Il s'agit donc ici de témoignage et l'épilogue de la nouvelle ne fera que confirmer cette idée car Salvador deviendra le réceptacle, le porte-drapeau de la catalanité de ses illustres prédécesseurs, réalisant ainsi son destin.

 

L'Amour méridien.

La dernière de ces Treize nouvelles liaisons dangereuses, écrite par Andrew Parkin, évoque une liaison dont la dangerosité semble se situer de prime abord dans la confrontation des différences culturelles des personnages - l'héroïne vient de Singapour où l'on ne badine pas avec l'amour, le héros est anglais et plus représentatif des mœurs sexuelles contemporaines.

Valsant de lieux idylliques londoniens en hôtels surannés d'Ecosse pour finir dans l'exotisme de Singapour, les deux amants font fi des obstacles que l'auteur met sur leur route pavée de roses.
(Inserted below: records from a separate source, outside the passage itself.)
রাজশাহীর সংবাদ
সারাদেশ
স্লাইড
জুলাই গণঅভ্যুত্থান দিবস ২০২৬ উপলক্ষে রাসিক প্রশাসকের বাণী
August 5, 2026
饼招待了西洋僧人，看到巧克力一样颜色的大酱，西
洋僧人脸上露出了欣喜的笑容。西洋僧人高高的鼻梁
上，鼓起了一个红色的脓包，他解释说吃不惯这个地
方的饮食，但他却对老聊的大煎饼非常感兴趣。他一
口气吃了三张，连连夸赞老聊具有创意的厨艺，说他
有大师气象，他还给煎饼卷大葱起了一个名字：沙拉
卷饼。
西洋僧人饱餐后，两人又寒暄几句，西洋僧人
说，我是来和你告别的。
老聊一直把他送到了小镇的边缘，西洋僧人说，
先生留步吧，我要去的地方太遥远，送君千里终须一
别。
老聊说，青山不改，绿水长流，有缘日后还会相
Le suspense en continu met le lecteur en position d'attente d'un événement qui viendrait endiguer la progression lisse et convenue de cette liaison. En vain : du collègue énamouré jusqu'au prétendant envoyé par le père de la jeune fille en passant par les retards administratifs pour les noces à Gretna Green, des séparations consenties à l'accident de la route jusqu'à l'épisode du choix de la bague de fiançailles, rien, décidément rien ne vient déranger la montée vers l'autel des deux fiancés de Peyney.
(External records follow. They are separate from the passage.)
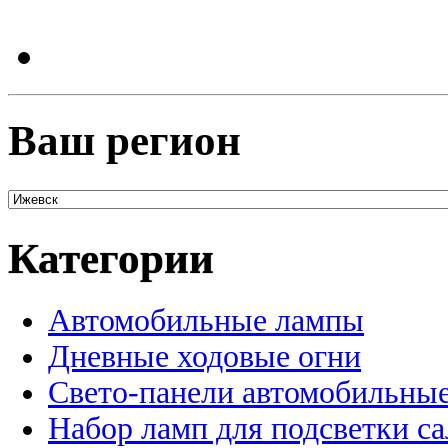
Ваш регион
Категории
Автомобильные лампы
Дневные ходовые огни
Свето-панели автомобильны
Набор ламп для подсветки с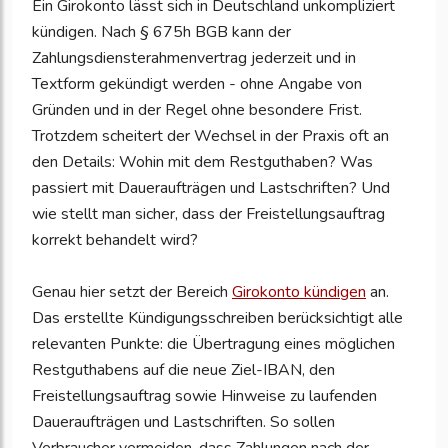
Ein Girokonto lässt sich in Deutschland unkompliziert
kündigen. Nach § 675h BGB kann der
Zahlungsdiensterahmenvertrag jederzeit und in
Textform gekündigt werden - ohne Angabe von
Gründen und in der Regel ohne besondere Frist.
Trotzdem scheitert der Wechsel in der Praxis oft an
den Details: Wohin mit dem Restguthaben? Was
passiert mit Daueraufträgen und Lastschriften? Und
wie stellt man sicher, dass der Freistellungsauftrag
korrekt behandelt wird?
Genau hier setzt der Bereich
Girokonto kündigen
an.
Das erstellte Kündigungsschreiben berücksichtigt alle
relevanten Punkte: die Übertragung eines möglichen
Restguthabens auf die neue Ziel-IBAN, den
Freistellungsauftrag sowie Hinweise zu laufenden
Daueraufträgen und Lastschriften. So sollen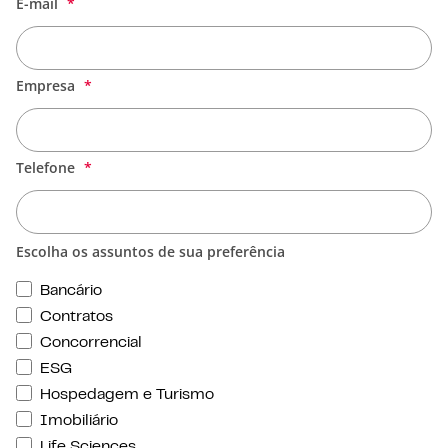
E-mail
Empresa
Telefone
Escolha os assuntos de sua preferência
Bancário
Contratos
Concorrencial
ESG
Hospedagem e Turismo
Imobiliário
Life Sciences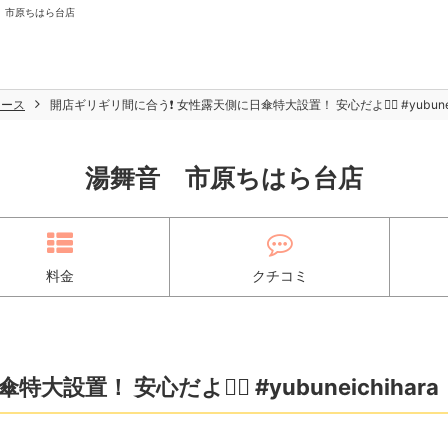
湯舞音 市原ちはら台店
ュース
開店ギリギリ間に合う❗️ 女性露天側に日傘特大設置！ 安心だよ😮‍💨 #yubuneic
湯舞音 市原ちはら台店
料金
クチコミ
置！ 安心だよ😮‍💨 #yubuneichihara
Si l'on persiste à rester fleur bleue, cette longue promenade romantique est un modèle du genre pour qui aime l'amour romanesque qui triomphe de tout. On peut cependant proposer une autre lecture : et si toute cette histoire n'était qu'un pastiche du style sentimental si bien illustré par les feuilletons des séries télévisées, si l'auteur se moquait des relations amoureuses trop conventionnelles et surtout du genre littéraire qui les met en scène, dénonçant ainsi le côté attendu du schéma inhérent à ce type de narration ? L'Amour méridien prend alors une dimension toute différente et la succession de lieux communs, de leitmotivs et d'archétypes monochromes devient un clin d'œil facétieux à ces fables d'amour qui ravissent les lecteurs en quête de paysages de carte postale et de mots de tendresse exaltée. Le texte propose alors, sous couvert d'une fin heureuse et édulcorée, de faire à ce genre ce que Verlaine fit avec la rime : lui couper le cou.